Nostalgia: Looking back at the early years of pantomimes in Cork

Nostalgia: Looking back at the early years of pantomimes in Cork

The cast of 'Babes in the Wood' pantomime at Father Mathew Hall, Cork pictured before an expectant young audience in 1930.

Cork theatre lost one of its true stalwarts earlier this week with the passing of Billa O’Connell.

The entertainer, who is survived by his wife Nell, their six children, 19 grandchildren and 10 great-grandchildren, has been remembered as an “icon” who was a “master of comedy”.

Denis McSweeney, Chair of the Everyman Board said Mr O'Connell was, for many Corkonians, their "first experience of the magic of theatre".

Paddy Comerford and Billa O'Connell starring as The Ugly Sisters in a Cork Opera House production of 'Cinderella'. 
Paddy Comerford and Billa O'Connell starring as The Ugly Sisters in a Cork Opera House production of 'Cinderella'. 

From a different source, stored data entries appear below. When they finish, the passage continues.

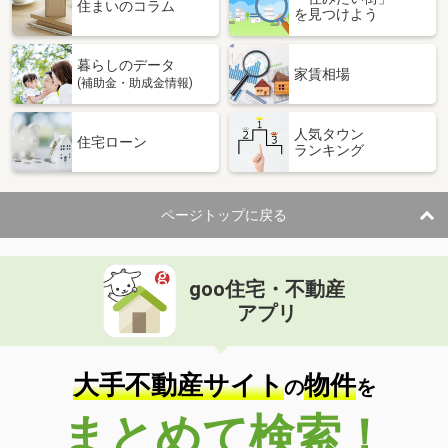
価 格
680万円
住まいのコラム
を見つけよう
住 所
宮城県塩竈市尾島町
専有面積
115.04m²
暮らしのデータ
間取り
3DK
家賃相場
(補助金・助成金情報)
宮城県仙台市若林区大和町５丁目
人気タウン
住宅ローン
ランキング
価 格
2,350万円
住 所
宮城県仙台市若林区大和町５丁目
専有面積
64.06m²
ページトップに戻る
間取り
3LDK
宮城県仙台市太白区中田６丁目
goo住宅・不動産
価 格
1,790万円
アプリ
住 所
宮城県仙台市太白区中田６丁目
専有面積
64.96m²
間取り
3LDK
大手不動産サイト
物件
の
を
宮城県仙台市太白区向山２丁目
まとめて検索！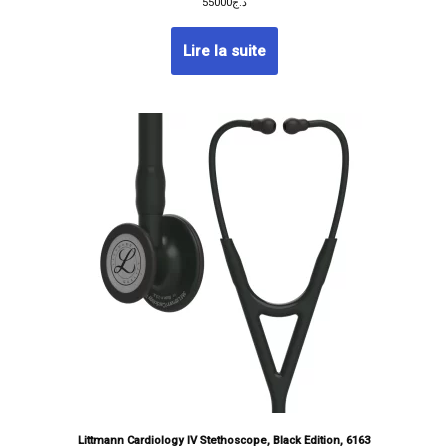
55000
د.ج
Lire la suite
Littmann Cardiology IV Stethoscope, Black Edition, 6163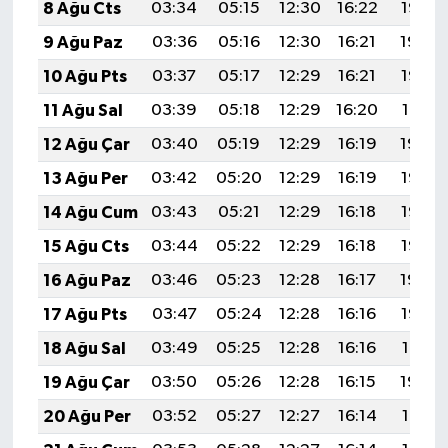
8 Ağu Cts
03:34
05:15
12:30
16:22
19:35
9 Ağu Paz
03:36
05:16
12:30
16:21
19:34
10 Ağu Pts
03:37
05:17
12:29
16:21
19:32
11 Ağu Sal
03:39
05:18
12:29
16:20
19:31
12 Ağu Çar
03:40
05:19
12:29
16:19
19:30
13 Ağu Per
03:42
05:20
12:29
16:19
19:28
14 Ağu Cum
03:43
05:21
12:29
16:18
19:27
15 Ağu Cts
03:44
05:22
12:29
16:18
19:26
16 Ağu Paz
03:46
05:23
12:28
16:17
19:24
17 Ağu Pts
03:47
05:24
12:28
16:16
19:23
18 Ağu Sal
03:49
05:25
12:28
16:16
19:21
19 Ağu Çar
03:50
05:26
12:28
16:15
19:20
20 Ağu Per
03:52
05:27
12:27
16:14
19:18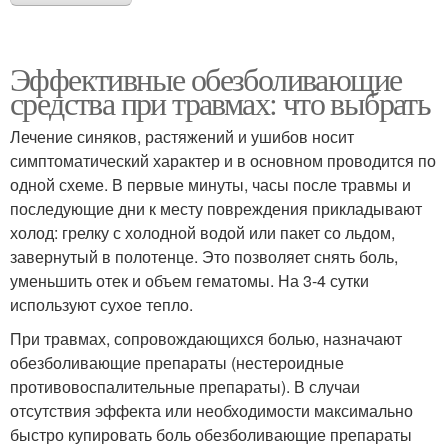
Эффективные обезболивающие
средства при травмах: что выбрать
Лечение синяков, растяжений и ушибов носит
симптоматический характер и в основном проводится по
одной схеме. В первые минуты, часы после травмы и
последующие дни к месту повреждения прикладывают
холод: грелку с холодной водой или пакет со льдом,
завернутый в полотенце. Это позволяет снять боль,
уменьшить отек и объем гематомы. На 3-4 сутки
используют сухое тепло.
При травмах, сопровождающихся болью, назначают
обезболивающие препараты (нестероидные
противовоспалительные препараты). В случаи
отсутствия эффекта или необходимости максимально
быстро купировать боль обезболивающие препараты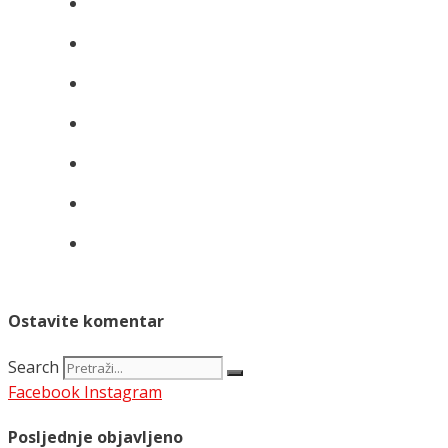
Ostavite komentar
Search
Facebook
Instagram
Posljednje objavljeno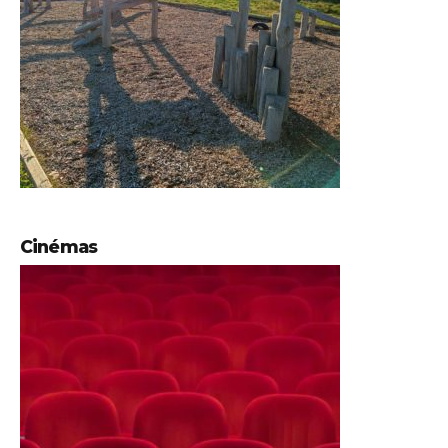
Cinémas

"His career on the boards stretches over 70 years, including the old and new Opera House.

"Born on Christmas Day, 1929, it is plain that he made it a lifetime dedication to ensure that children would always enjoy that special time of year.”

This week’s Nostalgia takes a brief look back at the panto scene in Cork over the decades, of which Mr O’Connell was a key figure.

The Christmas pantomime 'Robin Hood' at the Father Mathew Hall, 1933.
The Christmas pantomime 'Robin Hood' at the Father Mathew Hall, 1933.

The first panto reported on by The Echo was in January 1897.

The article, published on January 20 reads:

"The management of the Opera House have done well in securing a pantomime for Cork while yet the principal cities of the kingdom are being entertained with that form of entertainment."

The first performance was held on Monday, January 25 bearing the poetical title Little Bo Peep, Little Boy Blue and the Merry Old Woman who lived in a Shoe.

Troupes would come from Belfast and further afield to stage the productions in Cork, but only after they had finished their runs elsewhere.

Rehearsing for 'The Swans in Crosser' at Fr O'Leary Hall, 1957. Included are Billa O'Connell (left), Tony Hegarty and Der Donovan.
Rehearsing for 'The Swans in Crosser' at Fr O'Leary Hall, 1957. Included are Billa O'Connell (left), Tony Hegarty and Der Donovan.

This meant that pantomimes could only be shown in late January or February.

To combat this, local groups began forming and held their own productions in venues across the city which included Father Mathew Hall, Blackpool Hall, the Catholic Young Men's Society on Castle Street and the former Father O'Leary Hall.

In 1930, a production of Babes in the Wood was held in Father Mathew Hall and marked a new era of pantomime in the city.

Where previous productions had only run for a week or similarly short time, this effort had a fortnight-long run.

The success of this pantomime, along with the equally popular Jack and the Beanstalk the following year was a turning point for the then President of the Hall, Father Michael to stage lighter productions in the venue.

Where previous Father Mathew Hall had focused on plays of a religious nature, it's President was forced to accept that public appetite had changed.

The cast of the Christmas pantomime 'Sleeping Beauty' at St Francis Hall, Sheares Street, 1947.
The cast of the Christmas pantomime 'Sleeping Beauty' at St Francis Hall, Sheares Street, 1947.

"The audience is, of course, the ultimate judge and if local humour, even if guised in such obvious vein is what they support and demand, then that is what script writers are justified in saying that they should continue to get," he said.

The interest and intrigue in pantomime only gained momentum in the decades that followed.

With the multitude of productions open to Corkonians, many panto-goers would see more than one, comparatively viewing the faults of one through the merits of another.

Christmas pantomime 'Aladdin' at the Father Matthew Hall, 1937.
Christmas pantomime 'Aladdin' at the Father Matthew Hall, 1937.

When Billa O'Connell hit the panto scene, audiences were instantly captivated by his presence in roles such as Dame and as one of the Ugly Sisters in Cinderella.

An Echo review of a performance in 1955 lauds Billa saying:

"His type of comedy was neither silly nor of the slap-stick category but his simple acting and 'serious' humour in the much scripted Maggie (Dame) Murphy brought endless laughter."

Indeed endless laughter is perhaps the reason why pantomimes have such a long legacy in Cork and attract families in their droves year after year.